• Your goal:
In the entries below, filter for the word "Should" and copy every matching line.

• Material to process:

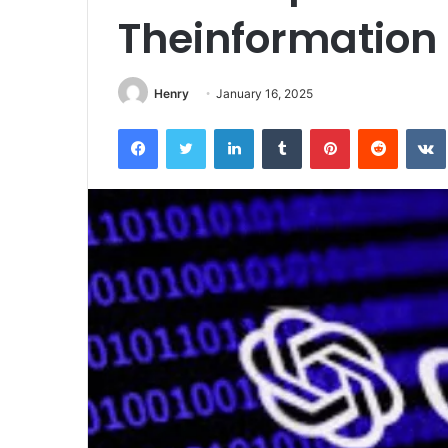
Theinformation
Henry
January 16, 2025
Facebook
Twitter
LinkedIn
Tumblr
Pinterest
Reddit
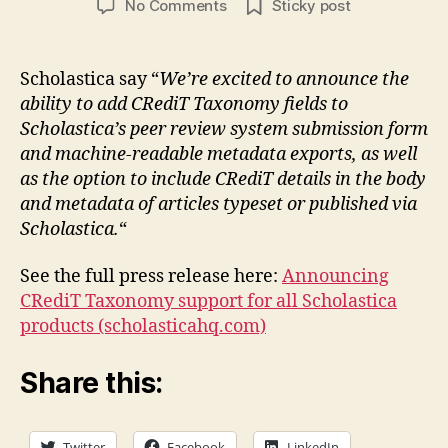
on
No Comments
Sticky post
Scholastica
adds
CRediT
Scholastica say “
We’re excited to announce the
ability to add CRediT Taxonomy fields to
Scholastica’s peer review system submission form
and machine-readable metadata exports, as well
as the option to include CRediT details in the body
and metadata of articles typeset or published via
Scholastica.
“
See the full press release here:
Announcing
CRediT Taxonomy support for all Scholastica
products (scholasticahq.com)
Share this:
Twitter
Facebook
LinkedIn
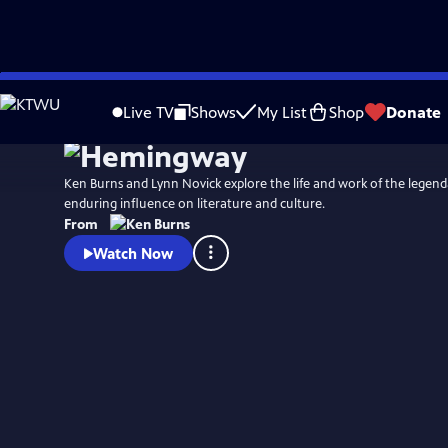
Skip
Watch
Preview
to
Live TV
Shows
My List
Shop
Donate
Main
Content
Ken Burns and Lynn Novick explore the life and work of the legend
enduring influence on literature and culture.
From
Watch Now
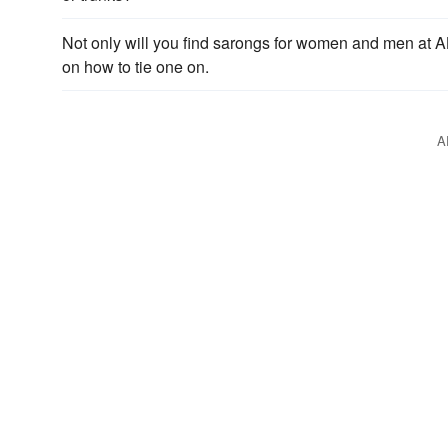
Not only will you find sarongs for women and men at A
on how to tie one on.
A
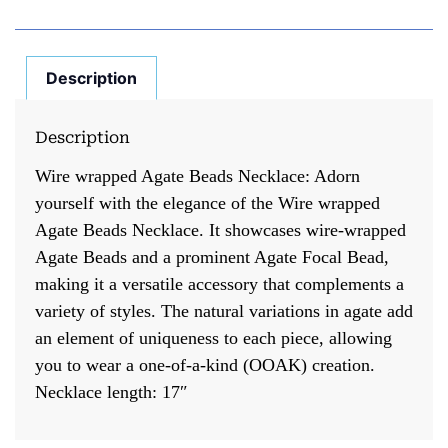
Description
Description
Wire wrapped Agate Beads Necklace: Adorn
yourself with the elegance of the Wire wrapped
Agate Beads Necklace. It showcases wire-wrapped
Agate Beads and a prominent Agate Focal Bead,
making it a versatile accessory that complements a
variety of styles. The natural variations in agate add
an element of uniqueness to each piece, allowing
you to wear a one-of-a-kind (OOAK) creation.
Necklace length: 17″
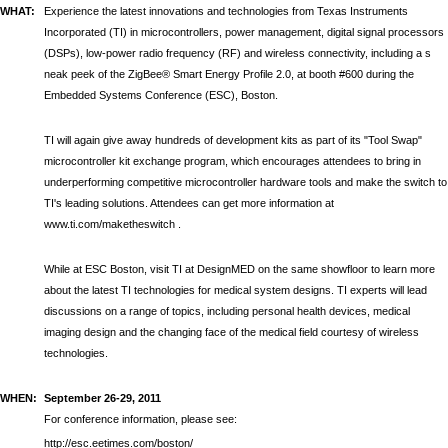
WHAT:
Experience the latest innovations and technologies from
Texas Instruments
Incorporated (TI) in microcontrollers, power management, digital signal processors
(DSPs), low-power radio frequency (RF) and wireless connectivity, including a s
neak peek of the ZigBee® Smart Energy Profile 2.0,
at booth #600 during the
Embedded Systems Conference (ESC), Boston.
TI will again give away hundreds of development kits as part of its "Tool Swap"
microcontroller kit exchange program, which encourages attendees to bring in
underperforming competitive microcontroller hardware tools and make the switch to
TI's leading solutions. Attendees can get more information at
www.ti.com/maketheswitch
.
While at ESC Boston, visit TI at DesignMED on the same showfloor to learn more
about the latest TI technologies for medical system designs. TI experts will lead
discussions on a range of topics, including personal health devices, medical
imaging design and the changing face of the medical field courtesy of wireless
technologies.
WHEN:
September 26-29, 2011
For conference information, please see:
http://esc.eetimes.com/boston/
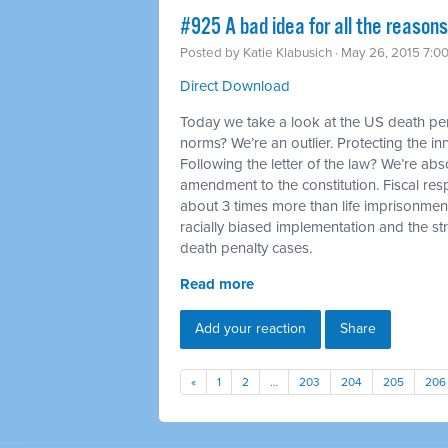
#925 A bad idea for all the reason
Posted by
Katie Klabusich
· May 26, 2015 7:0
Direct Download
Today we take a look at the US death pena
norms? We’re an outlier. Protecting the in
Following the letter of the law? We’re abs
amendment to the constitution. Fiscal res
about 3 times more than life imprisonmen
racially biased implementation and the str
death penalty cases.
Read more
Add your reaction
Share
«
1
2
…
203
204
205
206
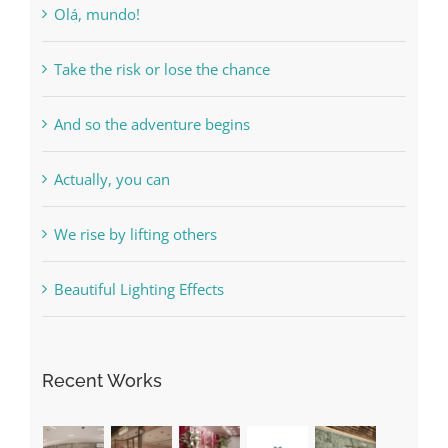
Olá, mundo!
Take the risk or lose the chance
And so the adventure begins
Actually, you can
We rise by lifting others
Beautiful Lighting Effects
Recent Works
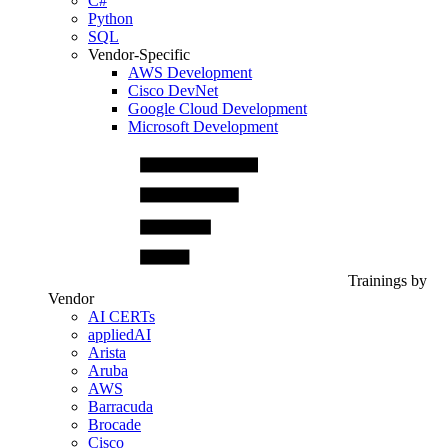
C#
Python
SQL
Vendor-Specific
AWS Development
Cisco DevNet
Google Cloud Development
Microsoft Development
Trainings by
Vendor
AI CERTs
appliedAI
Arista
Aruba
AWS
Barracuda
Brocade
Cisco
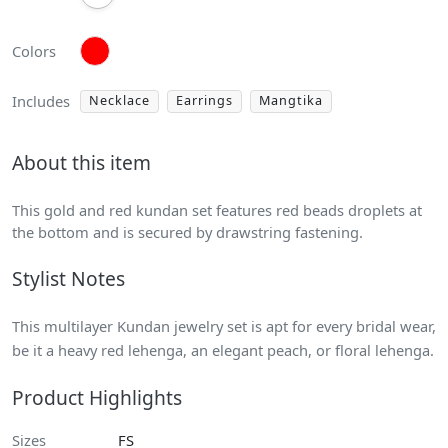
Colors
Includes
Necklace
Earrings
Mangtika
About this item
This gold and red kundan set features red beads droplets at
the bottom and is secured by drawstring fastening.
Stylist Notes
This multilayer Kundan jewelry set is apt for every bridal wear,
be it a heavy red lehenga, an elegant peach, or floral lehenga.
Product Highlights
Sizes
FS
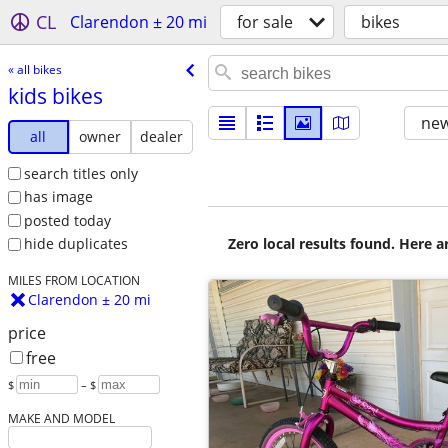
CL
Clarendon ± 20 mi
for sale
bikes
« all bikes
kids bikes
new
all
owner
dealer
search titles only
has image
posted today
Zero local results found. Here 
hide duplicates
MILES FROM LOCATION
Clarendon ± 20 mi
price
free
$
– $
MAKE AND MODEL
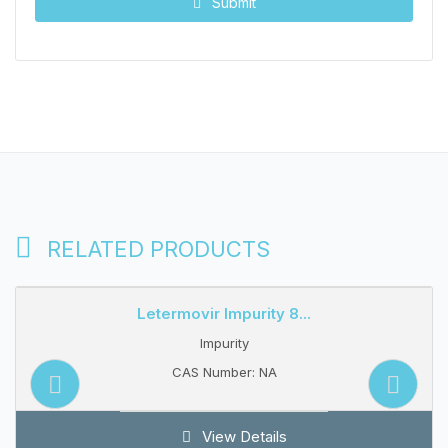
Submit
RELATED PRODUCTS
Letermovir Impurity 8...
Impurity
CAS Number: NA
View Details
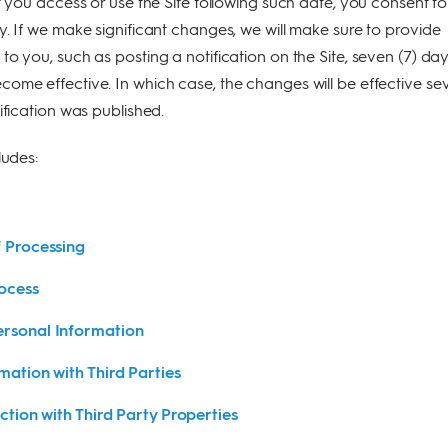
f you access or use the Site following such date, you consent to
y. If we make significant changes, we will make sure to provide
to you, such as posting a notification on the Site, seven (7) da
ome effective. In which case, the changes will be effective se
ification was published.
ludes:
f Processing
ocess
rsonal Information
mation with Third Parties
ction with Third Party Properties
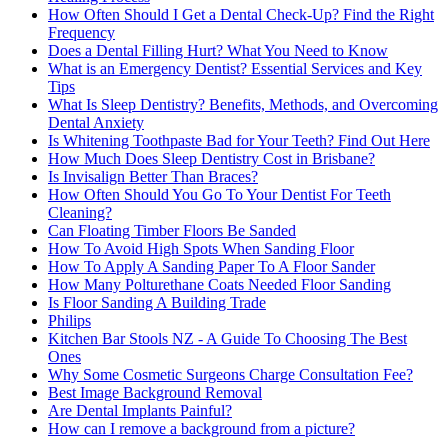
How Often Should I Get a Dental Check-Up? Find the Right
Frequency
Does a Dental Filling Hurt? What You Need to Know
What is an Emergency Dentist? Essential Services and Key
Tips
What Is Sleep Dentistry? Benefits, Methods, and Overcoming
Dental Anxiety
Is Whitening Toothpaste Bad for Your Teeth? Find Out Here
How Much Does Sleep Dentistry Cost in Brisbane?
Is Invisalign Better Than Braces?
How Often Should You Go To Your Dentist For Teeth
Cleaning?
Can Floating Timber Floors Be Sanded
How To Avoid High Spots When Sanding Floor
How To Apply A Sanding Paper To A Floor Sander
How Many Polturethane Coats Needed Floor Sanding
Is Floor Sanding A Building Trade
Philips
Kitchen Bar Stools NZ - A Guide To Choosing The Best
Ones
Why Some Cosmetic Surgeons Charge Consultation Fee?
Best Image Background Removal
Are Dental Implants Painful?
How can I remove a background from a picture?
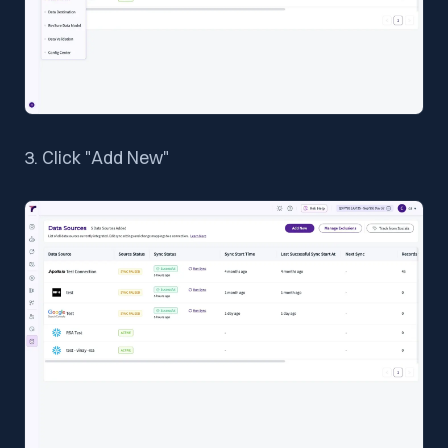
3. Click "Add New"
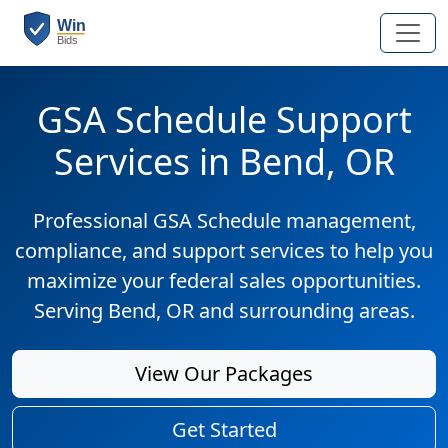
GSA Schedule Support
Services in Bend, OR
Professional GSA Schedule management,
compliance, and support services to help you
maximize your federal sales opportunities.
Serving Bend, OR and surrounding areas.
View Our Packages
Get Started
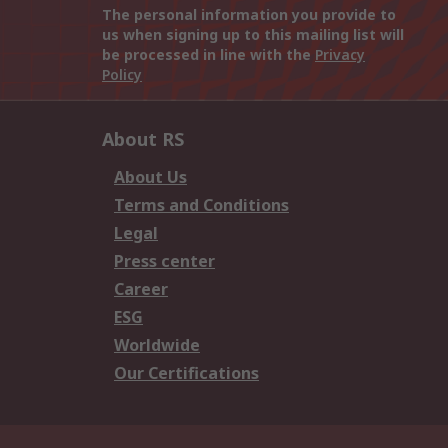
The personal information you provide to
us when signing up to this mailing list will
be processed in line with the
Privacy
Policy
About RS
About Us
Terms and Conditions
Legal
Press center
Career
ESG
Worldwide
Our Certifications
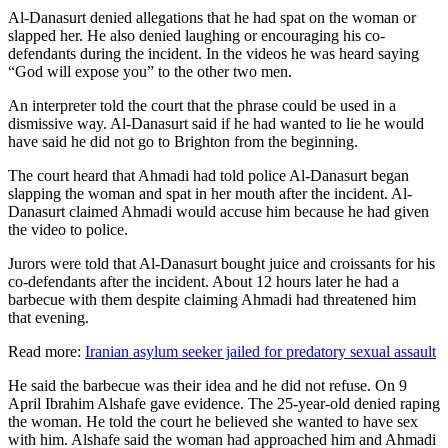
Al-Danasurt denied allegations that he had spat on the woman or
slapped her. He also denied laughing or encouraging his co-
defendants during the incident. In the videos he was heard saying
“God will expose you” to the other two men.
An interpreter told the court that the phrase could be used in a
dismissive way. Al-Danasurt said if he had wanted to lie he would
have said he did not go to Brighton from the beginning.
The court heard that Ahmadi had told police Al-Danasurt began
slapping the woman and spat in her mouth after the incident. Al-
Danasurt claimed Ahmadi would accuse him because he had given
the video to police.
Jurors were told that Al-Danasurt bought juice and croissants for his
co-defendants after the incident. About 12 hours later he had a
barbecue with them despite claiming Ahmadi had threatened him
that evening.
Read more:
Iranian asylum seeker jailed for predatory sexual assault
He said the barbecue was their idea and he did not refuse. On 9
April Ibrahim Alshafe gave evidence. The 25-year-old denied raping
the woman. He told the court he believed she wanted to have sex
with him. Alshafe said the woman had approached him and Ahmadi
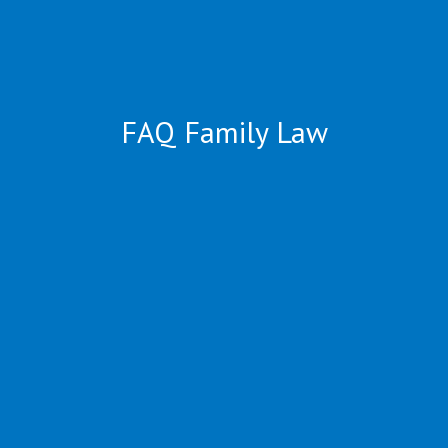
FAQ Family Law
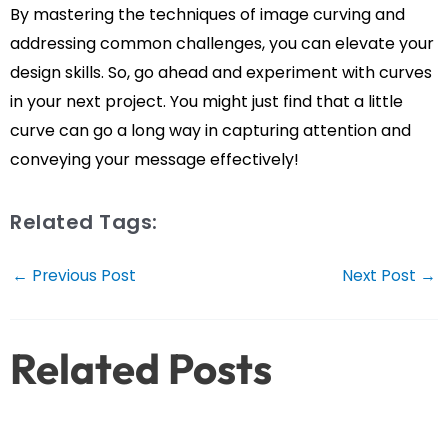
By mastering the techniques of image curving and
addressing common challenges, you can elevate your
design skills. So, go ahead and experiment with curves
in your next project. You might just find that a little
curve can go a long way in capturing attention and
conveying your message effectively!
Related Tags:
Post
←
Previous Post
Next Post
→
navigation
Related Posts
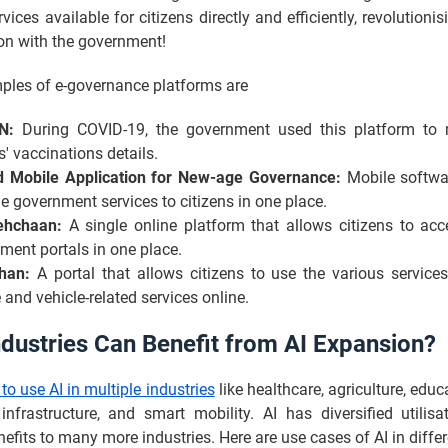
rvices available for citizens directly and efficiently, revolutioni
ion with the government!
ples of e-governance platforms are
N:
During COVID-19, the government used this platform to 
s' vaccinations details.
d Mobile Application for New-age Governance:
Mobile softwa
le government services to citizens in one place.
ehchaan:
A single online platform that allows citizens to acc
ment portals in one place.
han:
A portal that allows citizens to use the various services
 and vehicle-related services online.
dustries Can Benefit from AI Expansion?
 to use AI in multiple industries
like healthcare, agriculture, educ
infrastructure, and smart mobility. AI has diversified utilisa
efits to many more industries. Here are use cases of AI in differ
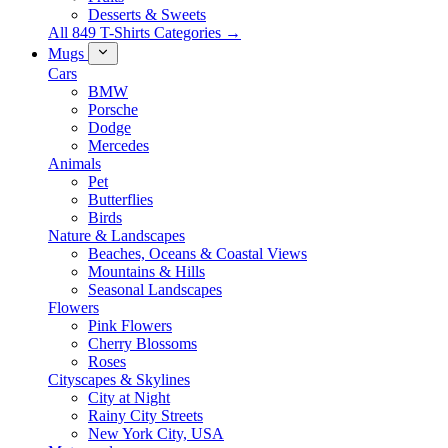
Desserts & Sweets
All 849 T-Shirts Categories →
Mugs
Cars
BMW
Porsche
Dodge
Mercedes
Animals
Pet
Butterflies
Birds
Nature & Landscapes
Beaches, Oceans & Coastal Views
Mountains & Hills
Seasonal Landscapes
Flowers
Pink Flowers
Cherry Blossoms
Roses
Cityscapes & Skylines
City at Night
Rainy City Streets
New York City, USA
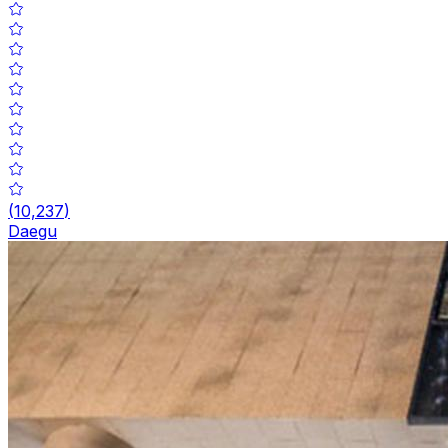
(
10,237
)
Daegu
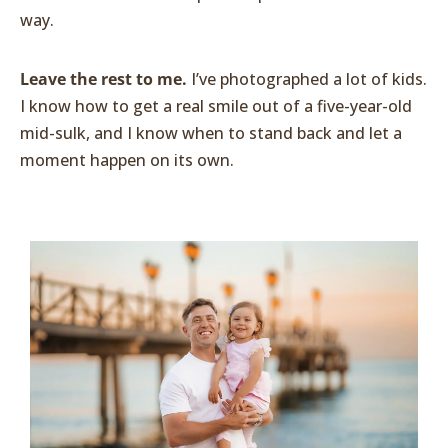
way.
Leave the rest to me.
I’ve photographed a lot of kids.
I know how to get a real smile out of a five-year-old
mid-sulk, and I know when to stand back and let a
moment happen on its own.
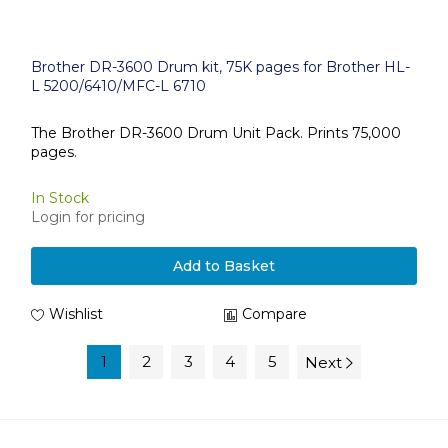
Brother DR-3600 Drum kit, 75K pages for Brother HL-
L 5200/6410/MFC-L 6710
The Brother DR-3600 Drum Unit Pack. Prints 75,000
pages.
In Stock
Login for pricing
Add to Basket
Wishlist
Compare
1
2
3
4
5
Next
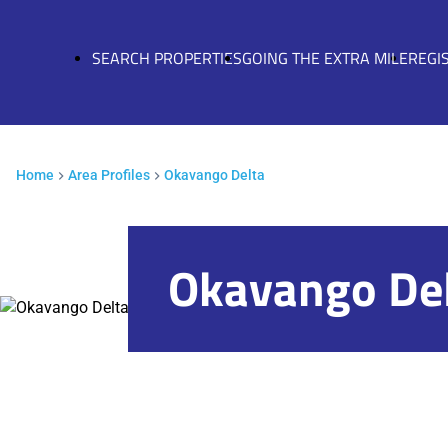
SEARCH PROPERTIES
GOING THE EXTRA MILE
REGI
Home
Area Profiles
Okavango Delta
Okavango De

• Response below:
How Often Should I Get a Dental Check-Up? Find the Right
How Often Should You Go To Your Dentist For Teeth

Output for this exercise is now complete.